To evaluate if oral anticoagulant therapy change (OAC change) or adding antiplatelet therapy to anticoagulation (AC+AP) in patients with nonvalvular atrial fibrillation (AF) and acute ischemic stroke (AIS) or transient ischemic attack (TIA) despite OAC compliance, is associated with lower risk of recurrent cerebrovascular events compared to patients that continued the same anticoagulant regimen.
We reviewed all consecutive patients with AF on OAC that presented with AIS/TIA to our tertiary academic stroke center between 2011-2021. Baseline characteristics, type of index event, antithrombotic therapy before and after index event, subsequent recurrent AIS/TIA or major bleeding events were extracted. Fisher’s exact or Log-rank tests and logistic regression models were used to compare outcomes between OAC unchange vs OAC change, and AC+AP vs AC only groups.

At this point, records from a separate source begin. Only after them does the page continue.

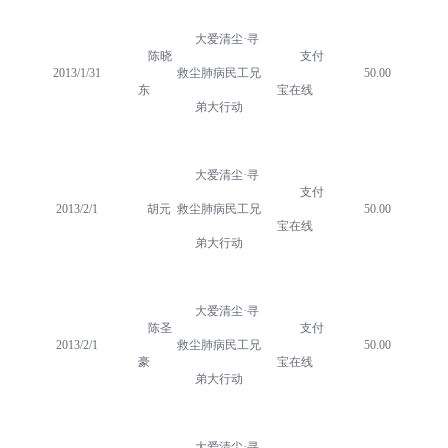
大爱清尘·寻
陈晓
支付
2013/1/31
救尘肺病民工兄
50.00
东
宝在线
弟大行动
大爱清尘·寻
支付
2013/2/1
胡元
救尘肺病民工兄
50.00
宝在线
弟大行动
大爱清尘·寻
陈圣
支付
2013/2/1
救尘肺病民工兄
50.00
豪
宝在线
弟大行动
大爱清尘·寻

185 patients (mean age 78.3 ± 12 years) were included. 61% were males and 79 (42.7%) had AIS at index event. 17 (9%) had OAC change and 100 (79%) received AP+AC. 39 (21.15%) had recurrent AIS/TIA, and 28 (15.1%) had major bleeding following the index event. No significant difference was observed between OAC unchange versus OAC change groups regarding recurrent AIS/TIA (HR = 0.607, 95% CI: 0.229-1.609, p = 0.316) or major bleeding events (OR = 1.541, 95% CI: 0.391-10.299, p = 0.586). Additionally, no significant difference was observed between AC+AP versus AC groups regarding recurrent AIS/TIA (HR= 0.863, 95% CI: 0.430-1.732, p = 0.679) or major bleeding events (OR= 0.894, 95% CI: 0.377-2.135, p = 0.798).